Victor décroche un contrat de 3 ans auprès de son employeur d’avant-guerre. Il retrouvera ainsi Wendji et la SECLI qu’il a quitté en début ‘40. Son départ est prévu le jeudi 21 février 1946 depuis l’aéroport de Haren-Evere.
Marie-Louise est enceinte et décide d’accoucher en Belgique avant de rejoindre Victor à Wendji. La naissance est prévue pour la fin juin ‘46. Victor est contraint de partir seul.
Jean Van Eeckhoudt, cousin de Victor, retrace les événements de ce jeudi matin d’hiver. Sous le titre « Départ mouvementé » son récit parait dans « Le Dur-à-Cuire » N°10.
Jeudi 21 février 1946 – 6 rue Léopold De Swaef à Anderlecht, il est 5h15 du matin.
Le réveille-matin grelotte sa sonnerie saccadée et m’arrache en sursaut d’un sommeil agité et peuplé de cauchemars.
N’allez pas croire que je sois toujours aussi matinal…
Certes non. Mais le jour qui se lève, sera marqué d’une pierre blanche.
Branche-de-Chêne, qui a fait ses adieux à tous les anciens, le samedi précédent, au « cercle » rue du jardinier, prend aujourd’hui son envol, à 8h.00, pour la colonie.
Tout le monde est bientôt sur pied, sa « squaw », ma mère, ma fiancée et moi-même… Les derniers préparatifs sont promptement achevés, dans un calme relatif, malgré que nos nerfs soient à fleur de peau. Et nous attendons, … la camionnette de Castor-Serviable, qui doit venir nous prendre vers 6h15. 6h20, 6h25, 6h30, toujours rien.
A 6h40, je descends en vitesse, mais dans la rue silencieuse et noirs, aussi loin que je puisse voir, pas de trace de camionnette. La situation devient critique, quand tout à coup, un bruit de moteur me fait battre le cœur. Ce doit être lui. Ce n’est pas Castor-Reporter, mais Cigogne-Spirituelle qui « in extremis » va sauver la situation avec sa serviabilité et sa bonne humeur proverbiales.
En deux mots il nous met au courant de la situation ; la camionnette est en panne, les tentatives de réparations poussées bien loin dans la nuit sont restées infructueuses. Cigogne-Spirituelle conduira dare-dare Branche-de-Chêne et sa femme au Shell Building, où un autocar de la « Sabena » les conduira à la plaine d’aviation.

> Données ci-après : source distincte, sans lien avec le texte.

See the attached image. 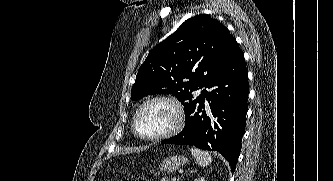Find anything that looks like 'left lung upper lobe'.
Listing matches in <instances>:
<instances>
[{
    "label": "left lung upper lobe",
    "instance_id": "left-lung-upper-lobe-1",
    "mask_svg": "<svg viewBox=\"0 0 333 181\" xmlns=\"http://www.w3.org/2000/svg\"><path fill=\"white\" fill-rule=\"evenodd\" d=\"M239 50L236 39L218 20L200 14L186 20L157 45L139 68L131 100L151 94H173L185 107H196L205 87Z\"/></svg>",
    "mask_w": 333,
    "mask_h": 181
}]
</instances>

Les autres se débrouilleront comme ils le pourront et essayeront d’atteindre l’aérodrome avant 8h00.
Un tram nous passe sous le nez, «comme de bien entendu». Il est déjà 6h50, nous sommes en nage et pas de tram en vue. Finalement un 64, qui nous conduira porte de Schaerbeek.
Porte de Schaerbeek, chaussée de Haecht. Cigogne-Spirituelle nous attend, pour nous dire que le tram de Melsbroeck stationne derrière l’église Sainte-Marie. Je prends mes jambes à mon cou, Cigogne-Spirituelle embarque Maman et ma fiancée et rendez-vous église Royale Sainte-Marie.
Le tram de Melsbroeck nous attend, il fait une tache claire dans la rue obscure. Dans quelques minutes il partira et atteindra Melsbroeck vers 7h50. Je me glisse dans le side-car et en route vers la plaine d’aviation.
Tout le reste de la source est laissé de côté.